In years past, I was the Secretary of the IAEI Texas Chapter for over a decade. We had a "Code
Clearing Committee" as well. In the Texas Chapter, this committee was similar to the Codes and
Standards Committee described at the International level. This committee was not as much for
"answering Code questions" as it was reviewing and developing good Code proposals to be forwarded
to the IAEI Section level (today, public inputs can be sent directly to the IO Codes and Standards
Committee). In our Chapter, the Code Clearing Committee was also responsible for nominating
candidates from the Texas Chapter to the IO for consideration to represent IAEI on an NEC Code
Making Panel (CMP).
Hope this helps you in your pursuit to figure out what you got yourself appointed to!
L. Keith Lofland
IAEI Director of Education
DO WE USE 2 GROUND RODS OR 1?
In looking at your question(s), you stated the following:
Looking for some clarification of the code reorganization in the 2011 NEC....is a second supplementary ground rod required when using the metal water pipe as your GEC when 25 ohms or less can not be proven???

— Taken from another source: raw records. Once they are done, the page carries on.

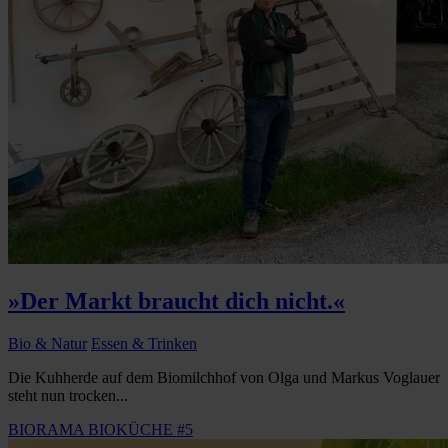
»Der Markt braucht dich nicht.«
Bio & Natur
Essen & Trinken
Die Kuhherde auf dem Biomilchhof von Olga und Markus Voglauer
steht nun trocken...
BIORAMA BIOKÜCHE #5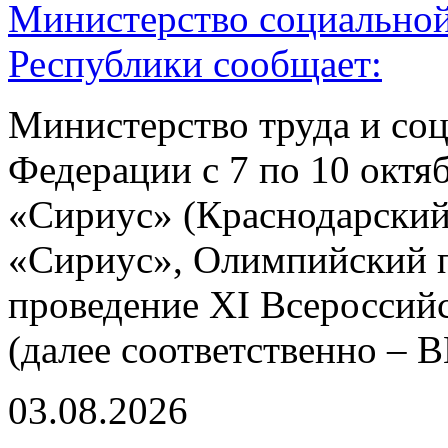
Министерство социальной
Республики сообщает:
Министерство труда и со
Федерации с 7 по 10 октя
«Сириус» (Краснодарский
«Сириус», Олимпийский пр
проведение XI Всероссий
(далее соответственно –
03.08.2026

Your question gets a little confusing with "as your GEC when 25 ohms or less can not be proven." I will do my best to answer your question(s) based on the 2011 NEC.
An underground metal water pipe is always required to be supplemented by an additional grounding electrode, but it does not have to be a ground rod or rods. As stated at 250.53(D)(2), a metal underground water pipe must be supplemented, but it can be supplemented by ANY of the additional electrodes specified in 250.52(A)(2) through (A)(8) (concrete-encased electrode, building steel, rise, pipe, plate, etc.). IF (by choice) the supplemental electrode is a rod, pipe, or plate type, that rod, pipe, or plate must comply with 250.53(A).
Beginning with the 2011 NEC, all rod, pipe, or plate grounding electrodes were required to be supplemented as well as underground metal water piping type electrodes. A closer look at 250.53(A)(2) will reveal that a single rod, pipe, or plate electrode must be supplemented, but again, it can be supplemented by ANY of the additional electrodes specified in 250.52(A)(2) through (A)(8) (concrete-encased electrode, building steel, ride, pipe, plate etc.). Notice that this DOES NOT include 250.52(A)(1) (underground metal water pipe).
If you choose to supplement the underground metal water piping with a ground rod, the ground rod would need to comply with 250.53(A)(1) through (A)(3), which means that yes, the single rod would need to be supplemented by an additional electrode (other than underground metal water piping). Does the Code demand that one rod be supplemented by an additional (or second) ground rod? The answer to that one is NO, the single ground rod can be supplemented by ANY of the additional electrodes specified in 250.52(A)(2) through (A)(8) (concrete-encased electrode, building steel, ride, pipe, plate, etc.). What is the cheapest, easiest way to comply with this requirement.....install a second ground rod!
Sooooooo, if you choose to supplement the underground metal water pipe with a ground rod, YES, a second grounding electrode is required (most folks choose a second ground rod) to supplement the first ground rod.